Apache Spark

PySpark array_position() & array_repeat()

In Python, PySpark is a Spark module used to provide a similar kind of Processing like spark using DataFrame.

In this article we will discuss the array_position() and array_repeat() methods used to operate on arrays of data.

Before we start on that we need to disuss the StructType() and StructField() methods which are used to define the columns in the PySpark DataFrame. By using these methods, we can define the column names and the data types of the particular columns. And also the ArrayType method used to define an array.

Let’s discuss them one by one

StructType()

This method is used to define the structure of the PySpark dataframe. It will accept a list of data types along with column names for the given dataframe. This is known as the schema of the dataframe. It stores a collection of fields

StructField()

This method is used inside the StructType()  method of the PySpark dataframe. It will accept column names with the data type.

ArrayType()

This method is used to define the array structure of the PySpark dataframe. It will accept a list of data types. It stores a collection of fields. We can place datatypes  inside ArrayType().

So In this article, we have to create a dataframe with an array. Let’s create a dataframe with 2 columns. First column is Student_category that refers to the integer field to store student id’s and the second column – Student_full_name is used to store string values in an array created using ArrayType().

#import the pyspark module
import pyspark
#import SparkSession for creating a session
from pyspark.sql import SparkSession
#and import struct types and other data types
from pyspark.sql.types import StructType,StructField,StringType,IntegerType,FloatType,ArrayType
from pyspark.sql.functions import array_contains
#create an app named linuxhint
spark_app = SparkSession.builder.appName('linuxhint').getOrCreate()
 
# consider an array with 5 elements
my_array_data = [(1, ['A']), (2, ['B','L','B']), (3, ['K','A','K']),(4, ['K']), (3, ['B','P'])]

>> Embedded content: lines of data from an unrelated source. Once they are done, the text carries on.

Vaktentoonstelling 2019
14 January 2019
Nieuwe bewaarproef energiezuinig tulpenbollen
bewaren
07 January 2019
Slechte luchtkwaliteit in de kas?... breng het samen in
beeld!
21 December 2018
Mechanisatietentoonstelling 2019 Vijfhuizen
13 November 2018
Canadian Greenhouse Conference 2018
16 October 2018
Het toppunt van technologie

#define the StructType and StructFields
#for the above data

schema = StructType([StructField("Student_category", IntegerType()),StructField("Student_full_name", ArrayType(StringType()))])

#create the dataframe and add schema to the dataframe
df = spark_app.createDataFrame(my_array_data, schema=schema)

df.show()

Output:

array_position()

array_position() is used to return the position of the value present in an array in each row of the array type column. It takes two parameters, the first parameter is the array column, and the second parameter is the value. It returns the value position in each array. Position starts with 1.

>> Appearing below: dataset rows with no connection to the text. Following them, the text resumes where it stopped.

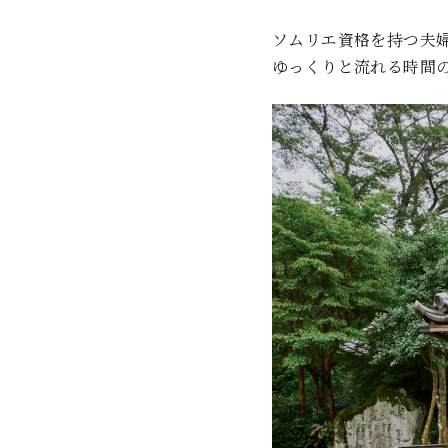
ソムリエ資格を持つ夫
ゆっくりと流れる時間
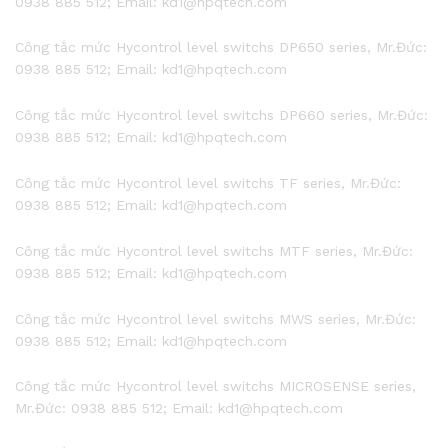
0938 885 512; Email: kd1@hpqtech.com
Công tắc mức Hycontrol level switchs DP650 series, Mr.Đức:
0938 885 512; Email: kd1@hpqtech.com
Công tắc mức Hycontrol level switchs DP660 series, Mr.Đức:
0938 885 512; Email: kd1@hpqtech.com
Công tắc mức Hycontrol level switchs TF series, Mr.Đức:
0938 885 512; Email: kd1@hpqtech.com
Công tắc mức Hycontrol level switchs MTF series, Mr.Đức:
0938 885 512; Email: kd1@hpqtech.com
Công tắc mức Hycontrol level switchs MWS series, Mr.Đức:
0938 885 512; Email: kd1@hpqtech.com
Công tắc mức Hycontrol level switchs MICROSENSE series,
Mr.Đức: 0938 885 512; Email: kd1@hpqtech.com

If there are multiple values in the same array, then it will return the position of the first value.

Syntax

array_position(array_column,"value")

Parameters

  1. array_column is the array column that has arrays with values
  2. value is present in the array.

array_position() function is used with the select() method to do the action.

Return
If the value is present in an array, it will return the position; otherwise, it will return 0.

Example 1
In this example, we will get the position of value – “K” from the Student_full_name column in the above created dataframe.

#import the pyspark module
import pyspark
#import SparkSession for creating a session
from pyspark.sql import SparkSession
#and import struct types and other data types
from pyspark.sql.types import StructType,StructField,StringType,IntegerType,FloatType,ArrayType
from pyspark.sql.functions import *
#create an app named linuxhint
spark_app = SparkSession.builder.appName('linuxhint').getOrCreate()
 
# consider an array with 5 elements
my_array_data = [(1, ['A']), (2, ['B','L','B']), (3, ['K','A','K']),(4, ['K']), (3, ['B','P'])]
 
 
#define the StructType and StructFields
#for the above data
 
schema = StructType([StructField("Student_category", IntegerType()),StructField("Student_full_name", ArrayType(StringType()))])
 
#create the dataframe and add schema to the dataframe
df = spark_app.createDataFrame(my_array_data, schema=schema)
 
#return the position of value  - K in each row of Student_full_name column
df.select("Student_full_name",array_position("Student_full_name",'K')).show()

Output

You can see in the second column that values positions in arrays in all rows were returned.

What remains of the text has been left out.